355 U.S. 220 (1957)
A 1957 United States Supreme Court opinion in the area of personal jurisdiction in which the Court held that a non-resident defendant’s single or isolated activities related to the controversy could support personal jurisdiction over that defendant.
The case commenced in a California state court and involved the claims of McGee, in her capacity beneficiary of her deceased son’s life insurance policy, against a non-resident insurance company, International Life. International Life was served by mail in Texas, its corporate home. International Life declined to appear in the case and McGee obtained a default judgment in California, which she later attempted to enforce in Texas. In response to McGee’s judgment enforcement efforts, International Life collaterally attacked the judgment, contending that California did not have personal jurisdiction over it and, therefore, the judgment was void ab initio. The Texas courts agreed and held that the judgment was void under the Fourteenth Amendment because service of process outside of California could not give the courts of that State jurisdiction over International Life.

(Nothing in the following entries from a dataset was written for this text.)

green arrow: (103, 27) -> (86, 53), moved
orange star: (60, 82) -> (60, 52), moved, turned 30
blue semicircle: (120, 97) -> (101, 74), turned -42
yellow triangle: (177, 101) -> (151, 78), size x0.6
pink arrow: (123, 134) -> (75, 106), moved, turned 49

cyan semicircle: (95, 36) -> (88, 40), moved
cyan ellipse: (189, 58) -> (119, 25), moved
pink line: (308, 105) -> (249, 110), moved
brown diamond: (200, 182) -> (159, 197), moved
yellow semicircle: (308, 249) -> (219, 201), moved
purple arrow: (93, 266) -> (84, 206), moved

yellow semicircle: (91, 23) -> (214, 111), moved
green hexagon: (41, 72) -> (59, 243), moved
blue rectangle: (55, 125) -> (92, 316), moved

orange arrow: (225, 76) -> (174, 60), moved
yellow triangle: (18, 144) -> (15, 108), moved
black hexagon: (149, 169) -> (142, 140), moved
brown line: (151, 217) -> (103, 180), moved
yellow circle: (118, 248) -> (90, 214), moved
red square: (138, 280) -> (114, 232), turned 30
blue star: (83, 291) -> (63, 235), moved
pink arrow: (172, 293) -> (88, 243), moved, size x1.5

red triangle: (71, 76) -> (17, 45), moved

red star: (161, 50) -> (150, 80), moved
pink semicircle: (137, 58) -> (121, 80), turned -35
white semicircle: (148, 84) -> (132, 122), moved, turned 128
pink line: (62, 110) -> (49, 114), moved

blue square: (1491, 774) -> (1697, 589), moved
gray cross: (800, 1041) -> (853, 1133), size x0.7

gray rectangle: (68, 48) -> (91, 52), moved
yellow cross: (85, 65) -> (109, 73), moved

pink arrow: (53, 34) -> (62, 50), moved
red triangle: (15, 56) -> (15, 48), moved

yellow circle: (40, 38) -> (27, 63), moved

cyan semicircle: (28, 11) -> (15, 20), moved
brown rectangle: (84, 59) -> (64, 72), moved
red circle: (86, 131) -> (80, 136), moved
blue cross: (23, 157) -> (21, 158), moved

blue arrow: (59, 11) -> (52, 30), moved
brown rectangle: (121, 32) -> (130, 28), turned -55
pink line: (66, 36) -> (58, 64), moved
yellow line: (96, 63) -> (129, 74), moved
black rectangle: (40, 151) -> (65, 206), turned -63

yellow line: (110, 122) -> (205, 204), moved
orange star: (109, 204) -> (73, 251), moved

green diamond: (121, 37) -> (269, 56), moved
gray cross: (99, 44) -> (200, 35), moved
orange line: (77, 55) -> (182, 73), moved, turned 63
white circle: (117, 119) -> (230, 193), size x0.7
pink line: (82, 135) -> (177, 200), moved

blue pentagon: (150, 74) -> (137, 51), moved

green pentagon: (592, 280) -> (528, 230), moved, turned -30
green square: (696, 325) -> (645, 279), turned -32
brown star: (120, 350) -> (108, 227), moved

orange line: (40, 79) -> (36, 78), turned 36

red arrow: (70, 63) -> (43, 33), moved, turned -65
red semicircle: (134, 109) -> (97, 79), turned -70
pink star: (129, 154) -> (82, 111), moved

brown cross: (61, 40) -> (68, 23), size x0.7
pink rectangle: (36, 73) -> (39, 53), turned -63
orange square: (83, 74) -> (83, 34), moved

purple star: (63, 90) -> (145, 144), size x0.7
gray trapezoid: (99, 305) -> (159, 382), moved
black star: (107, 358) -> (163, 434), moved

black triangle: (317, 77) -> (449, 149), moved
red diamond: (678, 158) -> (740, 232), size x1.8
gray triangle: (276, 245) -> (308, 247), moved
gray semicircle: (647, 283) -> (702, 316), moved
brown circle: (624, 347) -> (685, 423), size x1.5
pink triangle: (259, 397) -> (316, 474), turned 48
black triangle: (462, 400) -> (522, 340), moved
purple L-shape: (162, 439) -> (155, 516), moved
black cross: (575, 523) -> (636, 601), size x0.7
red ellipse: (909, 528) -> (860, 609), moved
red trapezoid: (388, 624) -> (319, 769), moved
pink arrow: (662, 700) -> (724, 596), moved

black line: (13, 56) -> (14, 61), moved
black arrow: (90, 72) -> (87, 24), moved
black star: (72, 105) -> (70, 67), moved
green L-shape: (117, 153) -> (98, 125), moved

The United States Supreme Court reversed the Texas court’s rulings and ruled that the California state court could exercise jurisdiction over International Life, notwithstanding the fact that the defendant conducted virtually no business in California, with the only California policy in force being the decedent’s (McGee’s son). The Court emphasized the fact that the contract sued upon had a substantial connection to the forum state, as well as California’s strong interest in protecting its citizens.